August, 9, 2016, 岐阜--岐阜大学 工学部 化学・生命工学科、村井利昭教授らの研究グループは液中のpHに依存して蛍光色が変化する蛍光物質を開発した。
 色の源には様々な物質(元素や化合物)が関与しているが、これまでの常識では、ある物質が発現できる色は、少しの例外を除いて、一つであると信じられてきた。村井教授らは、自身の研究グループが合成に成功した低分子の蛍光化合物では、酸と反応すると発現する色が変化することを突き止めた。

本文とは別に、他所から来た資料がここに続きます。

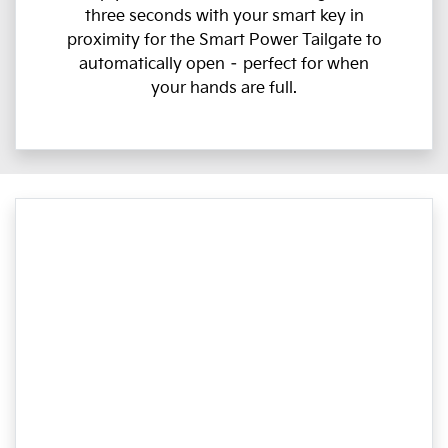
three seconds with your smart key in
proximity for the Smart Power Tailgate to
automatically open – perfect for when
your hands are full.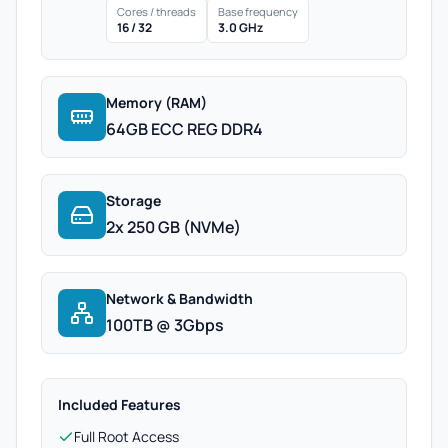
Cores / threads
Base frequency
16 / 32
3.0 GHz
Memory (RAM)
64GB ECC REG DDR4
Storage
2x 250 GB (NVMe)
Network & Bandwidth
100TB @ 3Gbps
Included Features
Full Root Access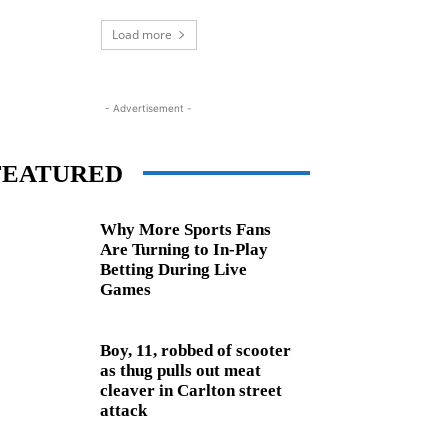
Load more
- Advertisement -
FEATURED
Why More Sports Fans
Are Turning to In-Play
Betting During Live
Games
Boy, 11, robbed of scooter
as thug pulls out meat
cleaver in Carlton street
attack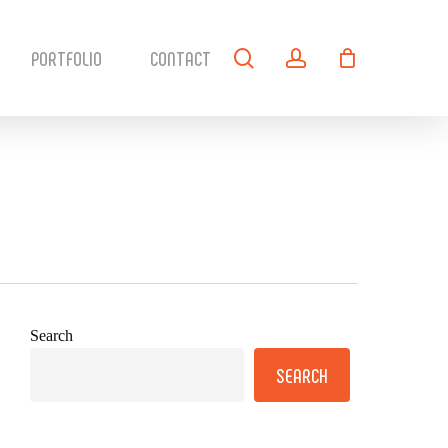
search
account
PORTFOLIO
CONTACT
Search
SEARCH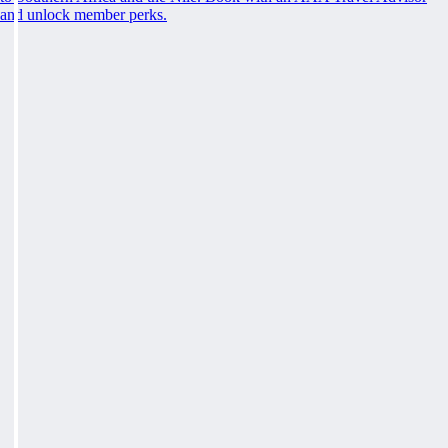
and unlock member perks.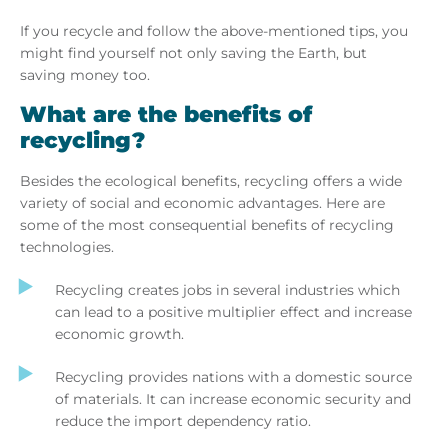
If you recycle and follow the above-mentioned tips, you
might find yourself not only saving the Earth, but
saving money too.
What are the benefits of
recycling?
Besides the ecological benefits, recycling offers a wide
variety of social and economic advantages. Here are
some of the most consequential benefits of recycling
technologies.
Recycling creates jobs in several industries which
can lead to a positive multiplier effect and increase
economic growth.
Recycling provides nations with a domestic source
of materials. It can increase economic security and
reduce the import dependency ratio.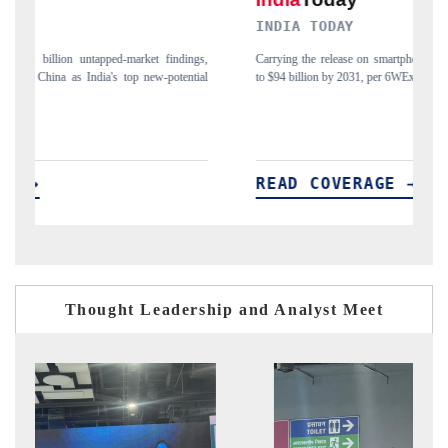
INDIA TODAY
DAILY
Carrying the release on smartphones leading India's export potential
Distribut
to $94 billion by 2031, per 6WExportGTM data.
India's ex
READ COVERAGE →
READ
Thought Leadership and Analyst Meet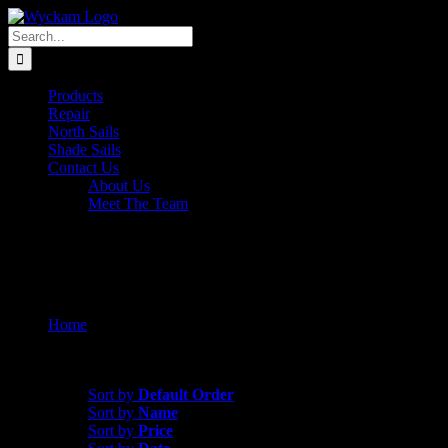
Skip
to
Search
content
for:
Products
Repair
North Sails
Shade Sails
Contact Us
About Us
Meet The Team
Shop
Home
Shop
Sort by
Date
Sort by
Default Order
Sort by
Name
Sort by
Price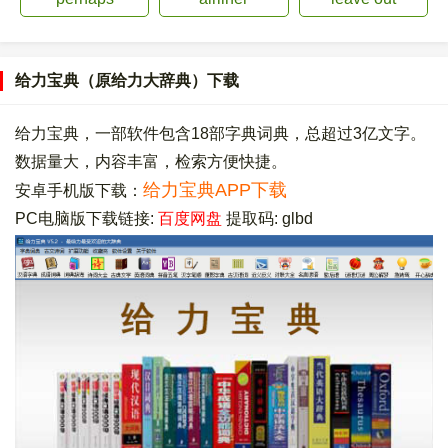
给力宝典（原给力大辞典）下载
给力宝典，一部软件包含18部字典词典，总超过3亿文字。
数据量大，内容丰富，检索方便快捷。
给力宝典APP下载
安卓手机版下载：
PC电脑版下载链接:
百度网盘
提取码: glbd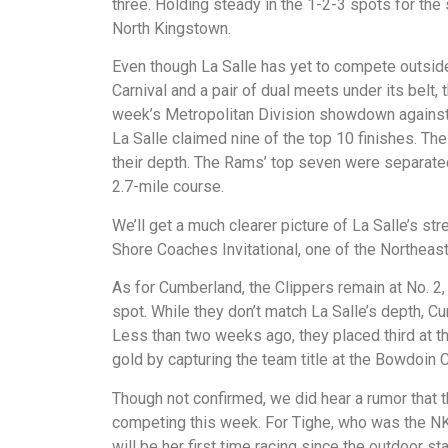
three. Holding steady in the 1-2-3 spots for th
North Kingstown.
Even though La Salle has yet to compete outside
Carnival and a pair of dual meets under its belt,
week’s Metropolitan Division showdown agains
La Salle claimed nine of the top 10 finishes. 
their depth. The Rams’ top seven were separated
2.7-mile course.
We’ll get a much clearer picture of La Salle’s 
Shore Coaches Invitational, one of the Northeas
As for Cumberland, the Clippers remain at No. 2, 
spot. While they don’t match La Salle’s depth, Cu
Less than two weeks ago, they placed third at th
gold by capturing the team title at the Bowdoin 
Though not confirmed, we did hear a rumor that
competing this week. For Tighe, who was the NK’s
will be her first time racing since the outdoor st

 さらに、pHを変えることで単一の有機化合物による多彩な蛍光色を実現した。研究では、村井教授らが開発した硫黄原子・窒素原子を組み込んだ新たな低分子有機化合物(アミノチアゾール)が塩基として作用し、酸を加えることで、単一分子による多彩な色の蛍光を実現したものである。また塩基と酸の当量比注1)の微調整により白色発光も実現した。

今回の研究成果は、有機溶媒中における新たな蛍光発光化合物の反応を明らかにしたものである。今後、この化合物の水への可溶化や有機フィルム内への固定化が成功すれば、幅広い用途への応用が期待される。将来的には有機EL(OLED)照明やOLEDディスプレイ、重金属などを検出するための化学センサチップなどへの応用などが期待される。この化合物は単一の分子で多彩な色を発光するため、この化合物を応用した新しい製品は、製造工程の簡略化につながり、比較的低コストで普及できる可能性がある。